### Task directions
Your response should reproduce every line of the entries that contains the word "inima".

### Provided records

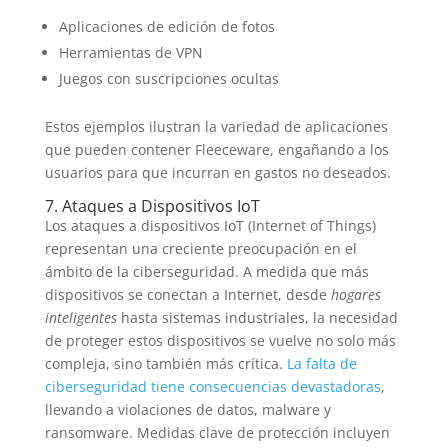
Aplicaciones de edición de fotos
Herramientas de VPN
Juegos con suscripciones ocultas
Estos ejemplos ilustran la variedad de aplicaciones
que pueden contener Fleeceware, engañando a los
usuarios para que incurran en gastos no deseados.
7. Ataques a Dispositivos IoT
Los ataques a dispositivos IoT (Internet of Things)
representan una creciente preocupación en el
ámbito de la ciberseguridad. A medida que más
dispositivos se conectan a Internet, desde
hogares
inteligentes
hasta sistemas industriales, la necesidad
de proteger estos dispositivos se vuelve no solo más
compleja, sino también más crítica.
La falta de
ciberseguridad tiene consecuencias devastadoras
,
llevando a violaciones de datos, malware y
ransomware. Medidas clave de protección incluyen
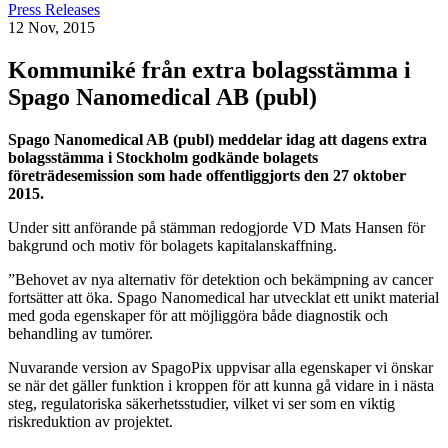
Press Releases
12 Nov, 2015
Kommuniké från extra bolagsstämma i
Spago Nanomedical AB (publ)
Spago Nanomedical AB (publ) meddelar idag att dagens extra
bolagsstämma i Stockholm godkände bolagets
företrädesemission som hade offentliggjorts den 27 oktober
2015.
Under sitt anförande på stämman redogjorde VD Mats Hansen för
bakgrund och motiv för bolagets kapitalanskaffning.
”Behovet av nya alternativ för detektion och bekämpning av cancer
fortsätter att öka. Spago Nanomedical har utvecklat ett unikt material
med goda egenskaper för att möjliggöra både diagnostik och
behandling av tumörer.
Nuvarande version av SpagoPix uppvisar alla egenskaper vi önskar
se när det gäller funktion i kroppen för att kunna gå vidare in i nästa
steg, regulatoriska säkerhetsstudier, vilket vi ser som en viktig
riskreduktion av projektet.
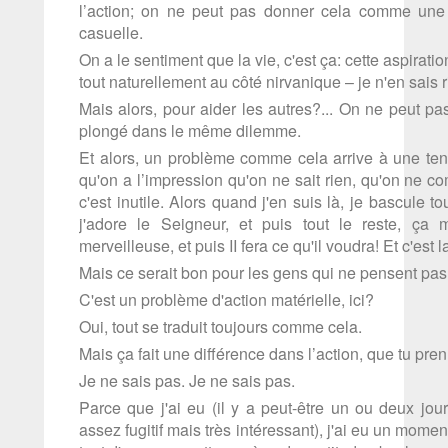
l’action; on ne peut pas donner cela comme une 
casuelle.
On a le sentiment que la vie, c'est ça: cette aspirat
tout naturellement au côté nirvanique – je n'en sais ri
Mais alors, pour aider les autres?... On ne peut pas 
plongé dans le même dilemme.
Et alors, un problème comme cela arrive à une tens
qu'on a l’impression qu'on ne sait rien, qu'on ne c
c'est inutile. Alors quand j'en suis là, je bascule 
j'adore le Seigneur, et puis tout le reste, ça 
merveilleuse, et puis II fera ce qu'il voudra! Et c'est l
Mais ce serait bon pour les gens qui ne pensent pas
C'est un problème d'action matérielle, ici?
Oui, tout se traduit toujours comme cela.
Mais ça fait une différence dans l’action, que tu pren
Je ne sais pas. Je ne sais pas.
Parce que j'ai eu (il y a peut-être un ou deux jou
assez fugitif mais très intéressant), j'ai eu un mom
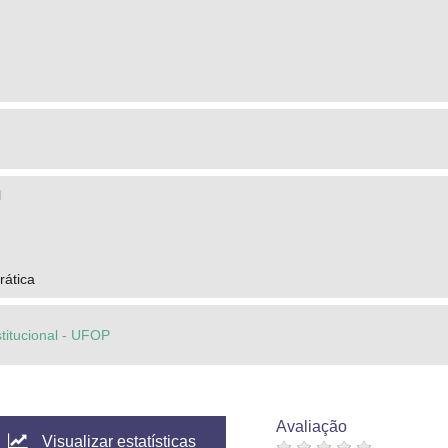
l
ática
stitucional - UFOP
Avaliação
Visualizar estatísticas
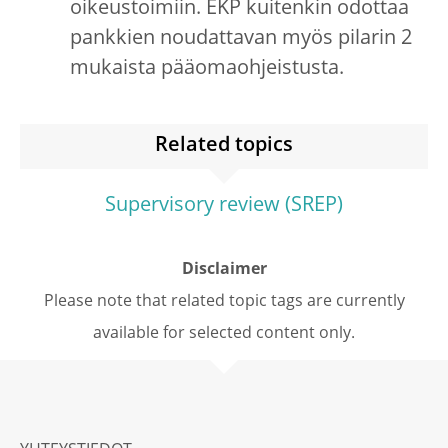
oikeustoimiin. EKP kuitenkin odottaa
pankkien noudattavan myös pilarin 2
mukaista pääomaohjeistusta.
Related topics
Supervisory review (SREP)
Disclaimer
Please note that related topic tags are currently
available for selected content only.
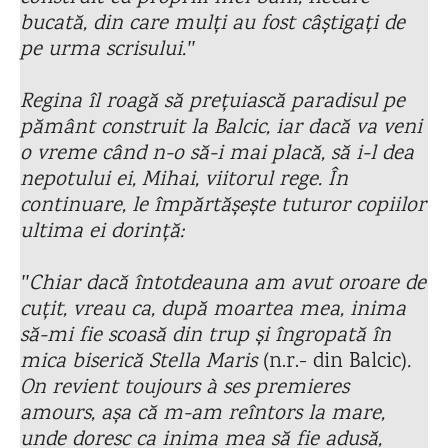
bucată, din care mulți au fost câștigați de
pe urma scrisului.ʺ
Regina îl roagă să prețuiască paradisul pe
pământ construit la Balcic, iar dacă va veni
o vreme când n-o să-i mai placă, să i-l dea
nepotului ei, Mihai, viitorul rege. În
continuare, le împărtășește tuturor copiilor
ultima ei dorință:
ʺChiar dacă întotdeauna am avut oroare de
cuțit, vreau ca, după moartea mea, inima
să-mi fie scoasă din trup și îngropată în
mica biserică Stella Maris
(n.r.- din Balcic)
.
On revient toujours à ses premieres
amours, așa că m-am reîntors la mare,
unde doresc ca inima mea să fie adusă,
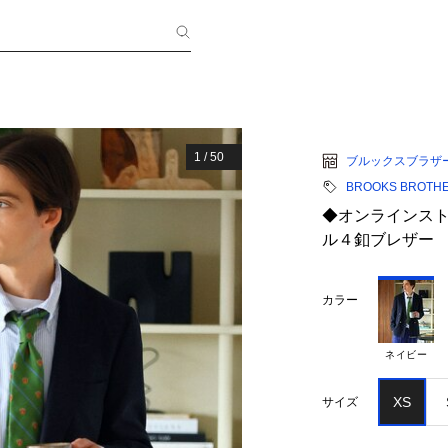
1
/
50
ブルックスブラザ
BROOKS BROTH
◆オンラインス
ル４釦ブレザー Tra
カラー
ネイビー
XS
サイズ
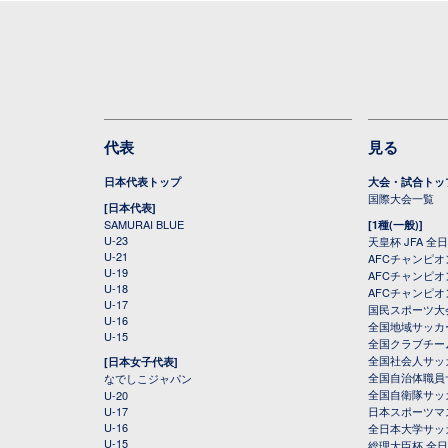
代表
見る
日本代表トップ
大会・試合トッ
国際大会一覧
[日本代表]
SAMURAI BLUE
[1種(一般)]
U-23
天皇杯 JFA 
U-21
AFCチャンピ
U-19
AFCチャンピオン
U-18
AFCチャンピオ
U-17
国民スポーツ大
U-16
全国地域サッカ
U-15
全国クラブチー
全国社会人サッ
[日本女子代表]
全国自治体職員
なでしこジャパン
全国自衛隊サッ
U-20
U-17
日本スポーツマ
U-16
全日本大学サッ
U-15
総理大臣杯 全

### Answer to this exercise
cuțit, vreau ca, după moartea mea, inima
unde doresc ca inima mea să fie adusă,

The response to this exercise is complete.